Toward precision smoking cessation treatment I: Moderator results from a factorial experiment

Megan E. Piper, Tanya R. Schlam, Jessica W. Cook, Stevens S. Smith, Daniel M. Bolt, Wei Yin Loh, Robin Mermelstein, Linda M. Collins, Michael C. Fiore, Timothy B. Baker

Research output: Contribution to journalArticle

9 Citations (Scopus)

Abstract

Background The development of tobacco use treatments that are effective for all smokers is critical to improving clinical and public health. The Multiphase Optimization Strategy (MOST) uses highly efficient factorial experiments to evaluate multiple intervention components for possible inclusion in an optimized tobacco use treatment. Factorial experiments permit analyses of the influence of patient characteristics on main and interaction effects of multiple, relatively discrete, intervention components. This study examined whether person-factor and smoking characteristics moderated the main or interactive effects of intervention components on 26-week self-reported abstinence rates.
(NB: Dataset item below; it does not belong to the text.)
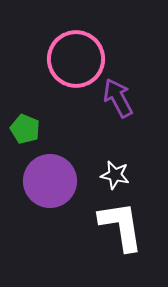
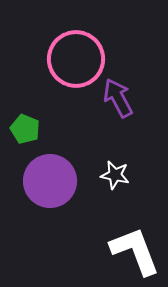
white L-shape: moved 14 px right, 25 px down; rotated 12 degrees counterclockwise
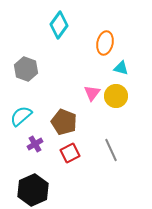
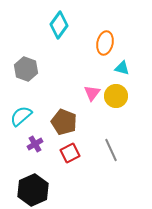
cyan triangle: moved 1 px right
Methods This fractional factorial experiment evaluated six smoking cessation intervention components among primary care patients (N = 637): Prequit Nicotine Patch vs. None, Prequit Nicotine Gum vs. None, Preparation Counseling vs. None, Intensive Cessation In-Person Counseling vs. Minimal, Intensive Cessation Telephone Counseling vs. Minimal, and 16 vs. 8 Weeks of Combination Nicotine Replacement Therapy (NRT; nicotine patch + nicotine gum). Results Both psychiatric history and smoking heaviness moderated intervention component effects. In comparison with participants with no self-reported history of a psychiatric disorder, those with a positive history showed better response to 16- vs. 8-weeks of combination NRT, but a poorer response to counseling interventions. Also, in contrast to light smokers, heavier smokers showed a poorer response to counseling interventions. Conclusions Heavy smokers and those with psychiatric histories demonstrated a differential response to intervention components. This research illustrates the use of factorial designs to examine the interactions between person characteristics and relatively discrete intervention components. Future research is needed to replicate these findings.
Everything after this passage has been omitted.